- [RECORD EXCERPTS]:

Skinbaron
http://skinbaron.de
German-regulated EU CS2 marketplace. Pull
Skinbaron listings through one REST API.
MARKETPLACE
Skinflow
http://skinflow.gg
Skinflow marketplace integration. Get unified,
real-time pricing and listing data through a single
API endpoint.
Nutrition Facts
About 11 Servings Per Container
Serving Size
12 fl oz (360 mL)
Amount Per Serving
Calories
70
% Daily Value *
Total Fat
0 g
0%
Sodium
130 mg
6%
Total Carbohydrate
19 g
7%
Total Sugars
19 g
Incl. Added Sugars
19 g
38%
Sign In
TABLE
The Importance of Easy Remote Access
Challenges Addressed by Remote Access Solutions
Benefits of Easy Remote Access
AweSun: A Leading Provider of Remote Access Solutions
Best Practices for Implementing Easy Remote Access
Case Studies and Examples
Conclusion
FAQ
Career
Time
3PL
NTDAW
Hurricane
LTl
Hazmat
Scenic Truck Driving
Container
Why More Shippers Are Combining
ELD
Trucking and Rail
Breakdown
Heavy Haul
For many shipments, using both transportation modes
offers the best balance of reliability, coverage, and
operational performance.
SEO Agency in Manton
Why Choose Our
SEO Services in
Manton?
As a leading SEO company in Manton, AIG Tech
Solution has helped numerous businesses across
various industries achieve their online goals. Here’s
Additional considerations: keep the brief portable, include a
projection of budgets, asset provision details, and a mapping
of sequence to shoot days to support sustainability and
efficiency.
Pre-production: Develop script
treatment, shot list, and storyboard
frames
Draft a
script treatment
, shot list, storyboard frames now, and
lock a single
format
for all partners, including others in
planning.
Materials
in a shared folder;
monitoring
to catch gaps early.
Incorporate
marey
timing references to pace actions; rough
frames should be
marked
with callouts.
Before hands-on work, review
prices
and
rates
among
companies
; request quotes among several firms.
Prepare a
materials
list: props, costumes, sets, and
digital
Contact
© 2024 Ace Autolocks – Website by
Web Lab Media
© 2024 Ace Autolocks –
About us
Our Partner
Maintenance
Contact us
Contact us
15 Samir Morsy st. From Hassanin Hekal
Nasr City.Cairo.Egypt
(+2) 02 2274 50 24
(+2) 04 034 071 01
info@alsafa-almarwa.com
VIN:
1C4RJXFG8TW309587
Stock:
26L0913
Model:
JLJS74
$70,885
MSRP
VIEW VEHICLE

- [WHAT YOU HAVE TO DO]: Output every line of the data again, exactly.

- [RESPONSE BOX]:
Skinbaron
http://skinbaron.de
German-regulated EU CS2 marketplace. Pull
Skinbaron listings through one REST API.
MARKETPLACE
Skinflow
http://skinflow.gg
Skinflow marketplace integration. Get unified,
real-time pricing and listing data through a single
API endpoint.
Nutrition Facts
About 11 Servings Per Container
Serving Size
12 fl oz (360 mL)
Amount Per Serving
Calories
70
% Daily Value *
Total Fat
0 g
0%
Sodium
130 mg
6%
Total Carbohydrate
19 g
7%
Total Sugars
19 g
Incl. Added Sugars
19 g
38%
Sign In
TABLE
The Importance of Easy Remote Access
Challenges Addressed by Remote Access Solutions
Benefits of Easy Remote Access
AweSun: A Leading Provider of Remote Access Solutions
Best Practices for Implementing Easy Remote Access
Case Studies and Examples
Conclusion
FAQ
Career
Time
3PL
NTDAW
Hurricane
LTl
Hazmat
Scenic Truck Driving
Container
Why More Shippers Are Combining
ELD
Trucking and Rail
Breakdown
Heavy Haul
For many shipments, using both transportation modes
offers the best balance of reliability, coverage, and
operational performance.
SEO Agency in Manton
Why Choose Our
SEO Services in
Manton?
As a leading SEO company in Manton, AIG Tech
Solution has helped numerous businesses across
various industries achieve their online goals. Here’s
Additional considerations: keep the brief portable, include a
projection of budgets, asset provision details, and a mapping
of sequence to shoot days to support sustainability and
efficiency.
Pre-production: Develop script
treatment, shot list, and storyboard
frames
Draft a
script treatment
, shot list, storyboard frames now, and
lock a single
format
for all partners, including others in
planning.
Materials
in a shared folder;
monitoring
to catch gaps early.
Incorporate
marey
timing references to pace actions; rough
frames should be
marked
with callouts.
Before hands-on work, review
prices
and
rates
among
companies
; request quotes among several firms.
Prepare a
materials
list: props, costumes, sets, and
digital
Contact
© 2024 Ace Autolocks – Website by
Web Lab Media
© 2024 Ace Autolocks –
About us
Our Partner
Maintenance
Contact us
Contact us
15 Samir Morsy st. From Hassanin Hekal
Nasr City.Cairo.Egypt
(+2) 02 2274 50 24
(+2) 04 034 071 01
info@alsafa-almarwa.com
VIN:
1C4RJXFG8TW309587
Stock:
26L0913
Model:
JLJS74
$70,885
MSRP
VIEW VEHICLE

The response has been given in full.